Even after reading Gretchen Rubin’s books Better Than Before and The 4 Tendencies and reading her section on Abstainers vs Moderators, I’m still firmly in the moderation camp for most people.  I agree that there are some people who need an extreme-ish approach for a period of time for health reasons. Like diabetes, autoimmune illnesses, elimination diets for digestive issues (that’s been me several times over the past 2.5 years), heart disease, etc.

 

But an extreme approach for most people frequently leads to a black-and-white, all-or-nothing view of food.  They start attaching a moral value to the food they eat and to themselves when it comes to their compliance to their chosen diet.  This is a recipe for disaster!

 

“We like the idea of an overhaul because it’s feels like a clean slate, we get to become a new person with iron-clad willpower and discipline to never go off plan,” says fitness expert and #moderation365 proponent Jill Coleman.

 

“Inherent in an extreme approach is that if you veer off it, you are somehow weak or undisciplined or lazy or bad.

 

The all-or-nothing approach perpetuates the idea that you are either ‘good’ or ‘bad,’ ‘right’ or ‘wrong’.  Studies show that when we attach a moral value to ourselves when it comes to food, we end up feeling even more shame, remorse and guilt. And positive psychology research indicates that those negative motivators just don’t work for long term, sustainable habit change,” she continues.

 

Bottom line, the foods we eat convey information.  They react within our bodies with our unique cocktail of chemicals, hormones, effects of stress and activity, and more to produce an effect that we should pay attention to, no matter our chosen approach to eating.

 

When I finally discovered that gluten was a trigger for extreme bloating and massive breakouts, I quit that shit cold turkey.  I don’t do gluten moderation-style, because I know the effects on my body.  But I still practice overall moderation when it comes to other foods.

 

When my doctor prescribed a low-FODMAP diet recently, I didn’t continue to eat high-FODMAP foods in moderation.

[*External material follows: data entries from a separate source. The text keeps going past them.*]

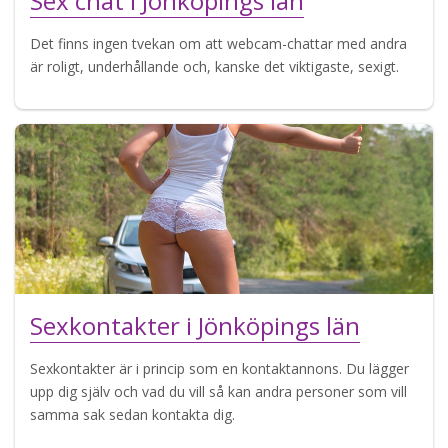
Sex chat i Jönköpings län
Det finns ingen tvekan om att webcam-chattar med andra
är roligt, underhållande och, kanske det viktigaste, sexigt.
Sexkontakter i Jönköpings län
Sexkontakter är i princip som en kontaktannons. Du lägger
upp dig själv och vad du vill så kan andra personer som vill
samma sak sedan kontakta dig.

I simply found a way to be moderate with other foods.  Same when she temporarily put me on the Keto diet and the low histamine diet.  They were experiments in healing my body, but I still needed some sort of mental relief to keep me compliant.  I created my own version of moderation within those perimeters.

 

And that’s what these extreme diet coaches ignore.  There’s no one definition of moderation.  I’m willing to bet that a lot of the people following these diets are practicing a form a moderation. Whether it’s Paleo-fied treats, or Keto versions of their old favorite foods.  Maybe they avoid added sugar or grains. But they probably substitute something else that isn’t super crazy healthy in its place to keep things interesting.

 

Some are super strict and follow these diets to the letter with no deviation. And feel really good within those limits, physically and mentally.  And good for them.  I just have a problem when they apply that thinking and strict rules to everyone.

 

I would not ever recommend anyone start with an extreme diet.  As an ACE-certified and Precision Nutrition-certified personal trainer, I’m not qualified to do so.  And if these health coaches are not registered dietitians, neither are they according to the laws in most states.

 

I don’t feel the need to bash them in order to make my point like they seem to do frequently.  I recognize that everyone has different needs, and that Keto isn’t for everyone.  Veganism isn’t for everyone.  Paleo isn’t for everyone.  The Autoimmune Protocol (AIP) isn’t for everyone.

 

It’s easy to want to jump on a diet bandwagon as the holy grail of nutrition and perfect health.  We all want certainty and answers to what ails us.

We all want to feel energetic and amazing and feel comfortable in our skin 24/7/365.

 

But what that truly takes is experimentation and an open mind.  And if that eventually leads to Keto or Atkins or Veganism or Paleo or AIP or low-FODMAP or low-histamine or whatever, so be it.  But don’t get sucked into an extreme approach that leads to feeling like a failure. When you can’t stick to it perfectly or restricting and bingeing or feeling like shit.

 

And as the great literary genius Oscar Wilde once said, “Everything in moderation, including moderation.”